According to public health officials, all potentially impacted pets have since been assessed. Fortunately, those animals were either inoculated for rabies prior to the discovery of the rabies case or had a healthy history of veterinary exams.

Rabies in the state of Colorado

Rabies typically transfers through scratches or bites from an infected specimen to another animal. The sometimes undetectable viral disease targets the central nervous system and is typically fatal, but if it’s treated quickly with the prescribed series of vaccinations, then it poses less of a risk.

Of all bats that have been submitted in the state for testing, 15% returned positive results for rabies.

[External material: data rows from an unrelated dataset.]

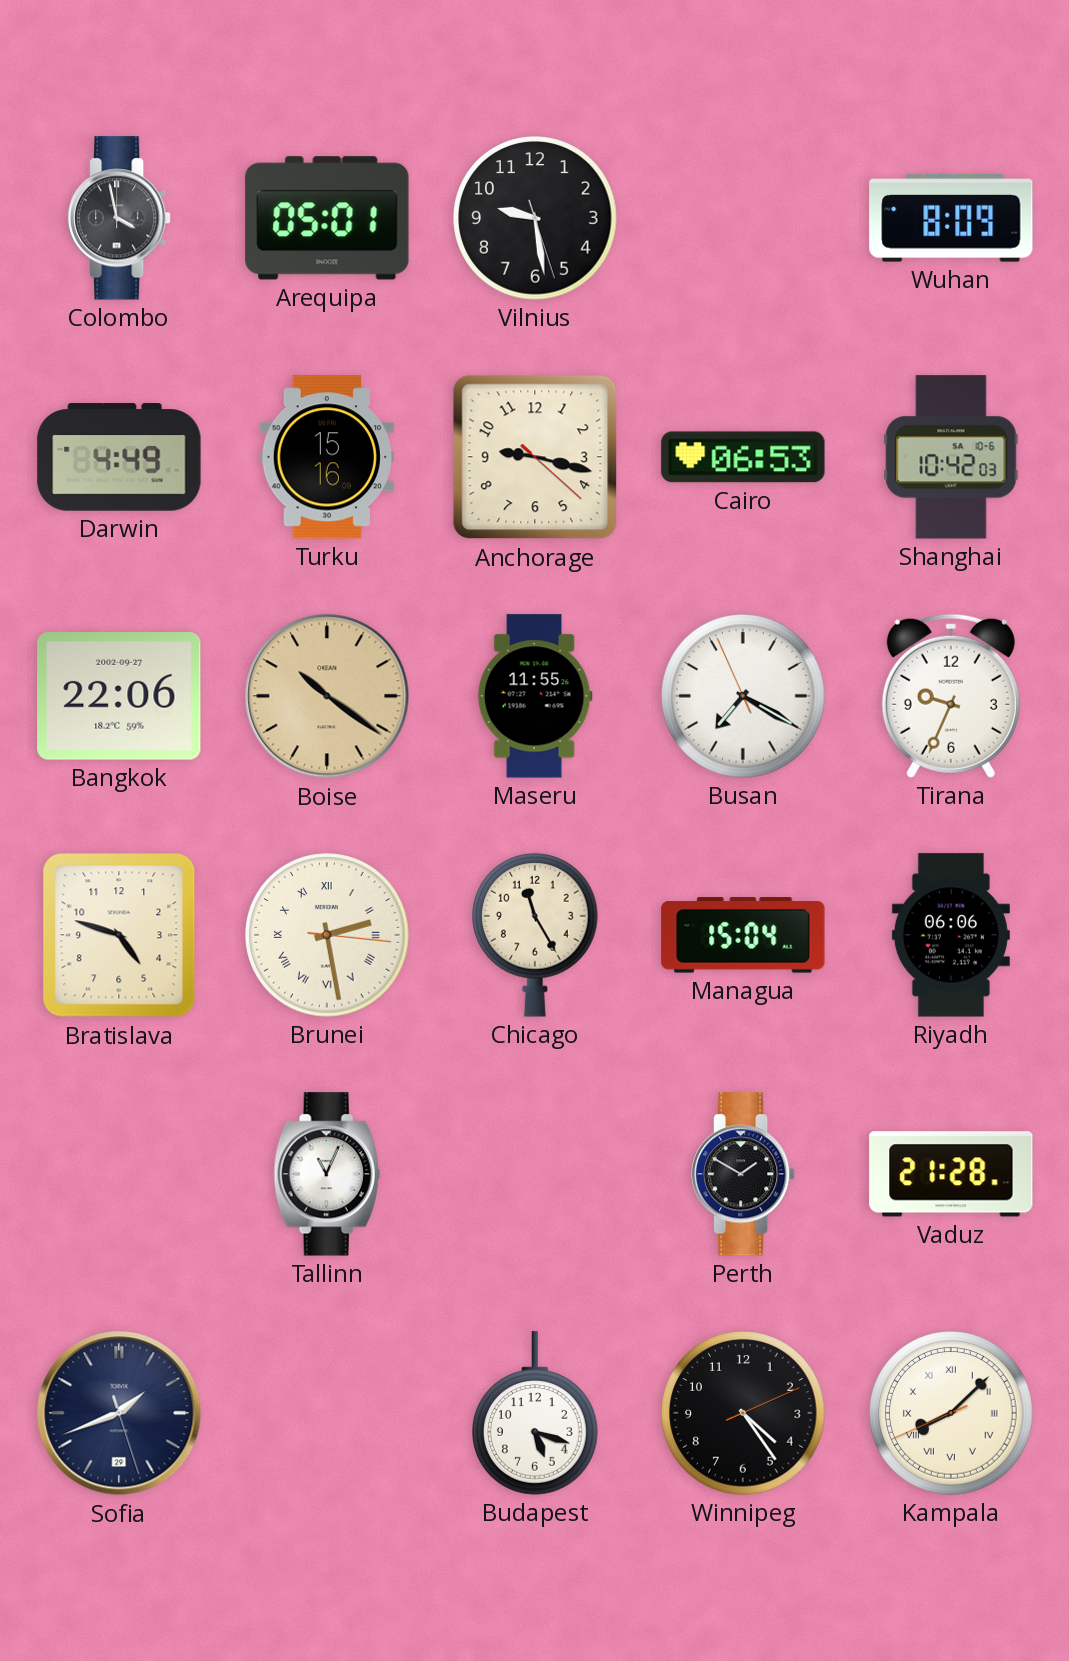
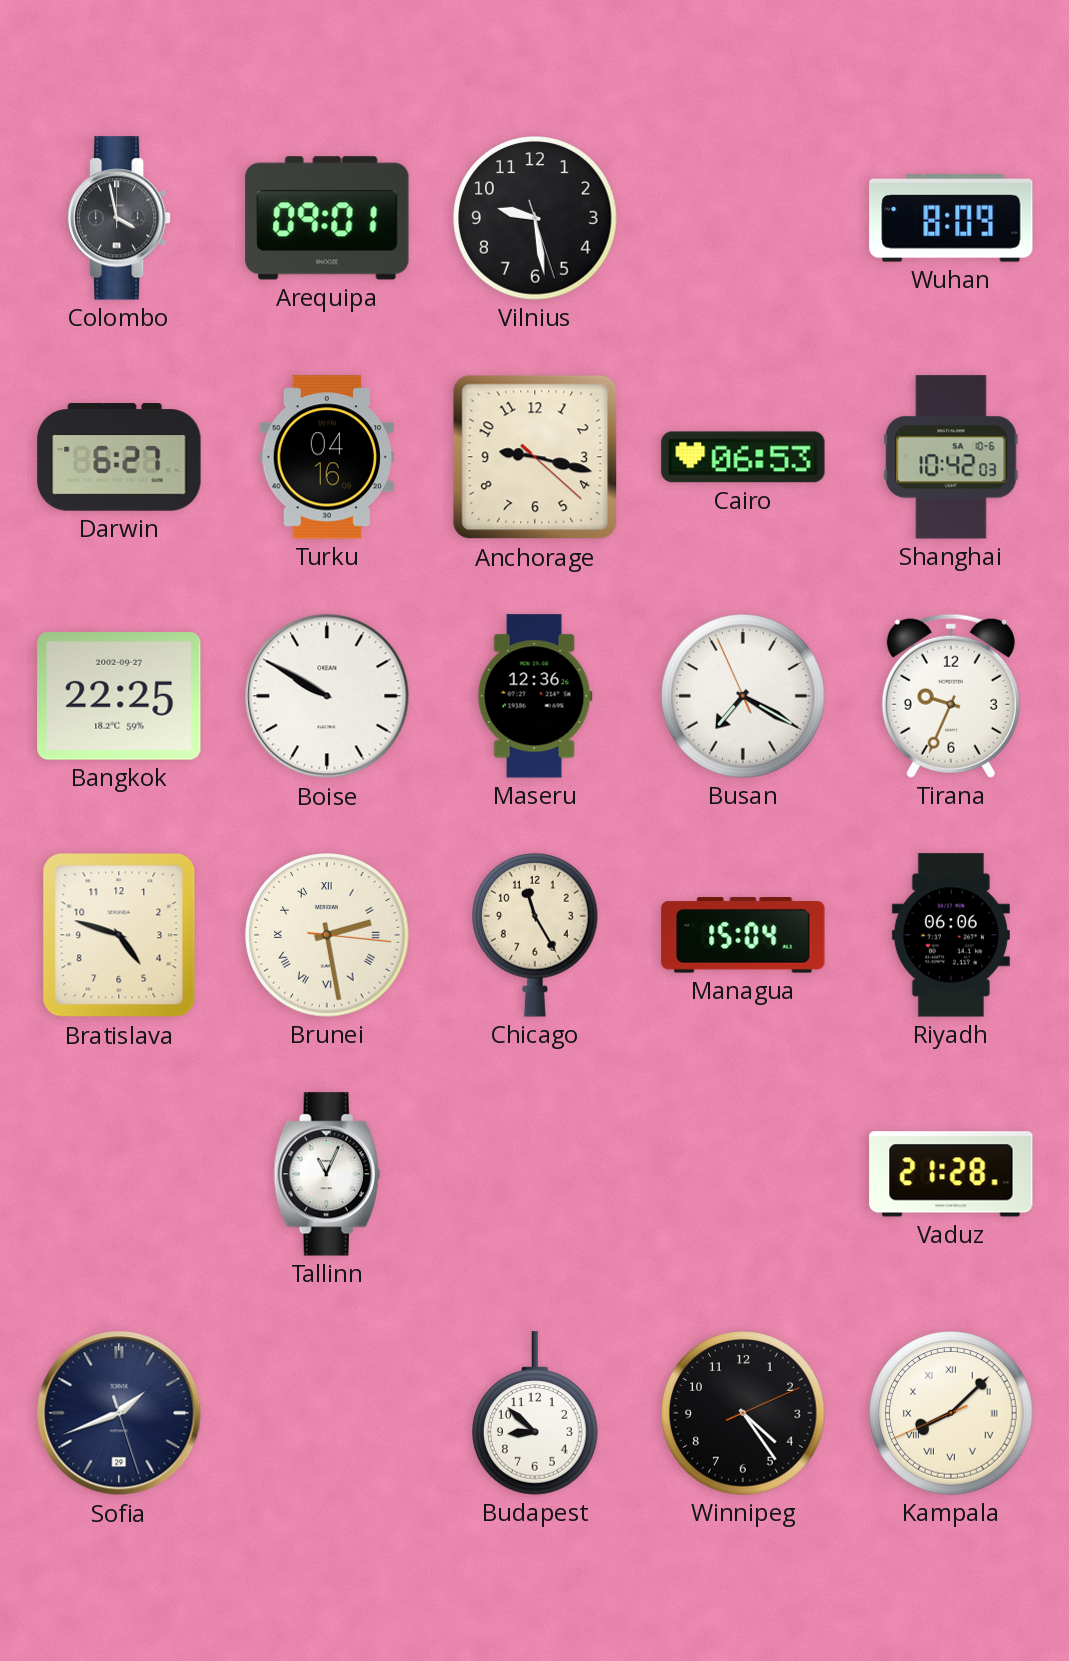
Arequipa: 05:01 -> 09:01
Darwin: 4:49 -> 6:27
Turku: 15:16 -> 04:16
Bangkok: 22:06 -> 22:25
Boise: 10:21 -> 9:50
Boise dial: champagne -> white
Maseru: 11:55 -> 12:36
Perth: 1:50 -> none
Budapest: 5:18 -> 8:52
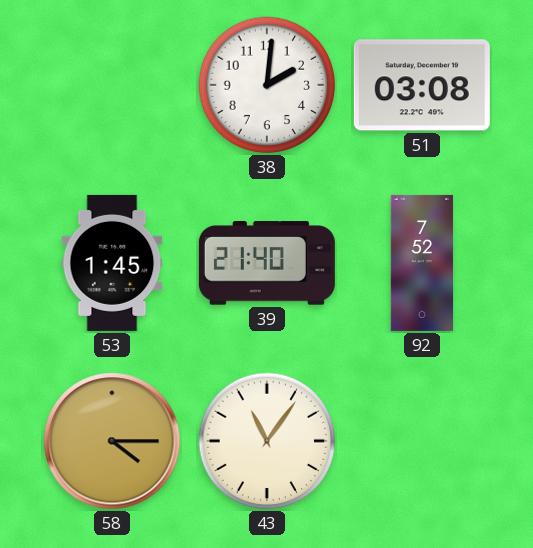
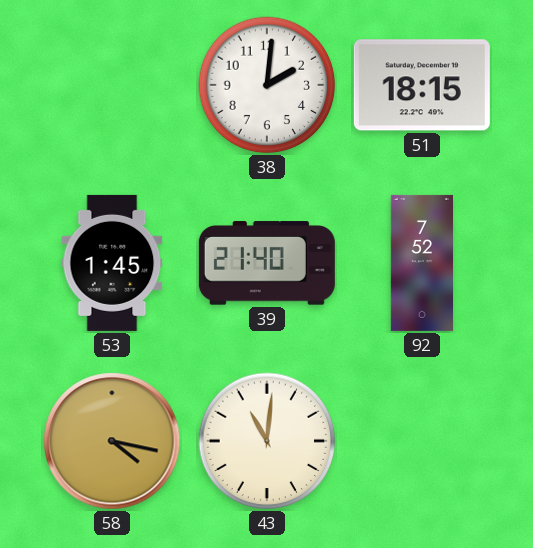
51: 03:08 -> 18:15
58: 4:15 -> 4:17
43: 11:06 -> 11:01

According to Bat Conservation International, rabies transmitted from the species leads to one human death in the United States per year. However, the stigma attached to the animal is posing a threat to the flourishing of this pivotal member of the Coloradan ecosystem.

In the most recent year of reporting for the United States, bicycle accidents killed 800 people, bee stings resulted in 95 deaths and dog attacks led to 20 deaths. This makes rabies the second-rarest disease in the country behind polio.

If you, your child, or your pets have crossed paths with a bat, you should contact Boulder County Public Health by calling 303-441-1564.

How to reduce the risk of rabies exposure

  • Never handle wild or domestic animals you do not know.
  • Always thoroughly wash any wound created by an animal bite or scratch. Follow this by seeking medical attention.
  • Keep your beloved pet’s vaccination statuses up to date.
  • If you, someone you know or your pets are either bitten or exposed, contact your local public health department.
  • Proceed with caution on this step, but if possible, contain the bat and get your local animal control officer to aid you in its capture.

If you encounter a sick or injured bat, be sure to never handle it directly by hand. If you are attempting to contain the animal, be sure to use the proper protective gear, like heavy gloves or tongs.

Always call your local health department and if your pet was bitten or had a bat in its mouth, reach out to your veterinarian as soon as you can.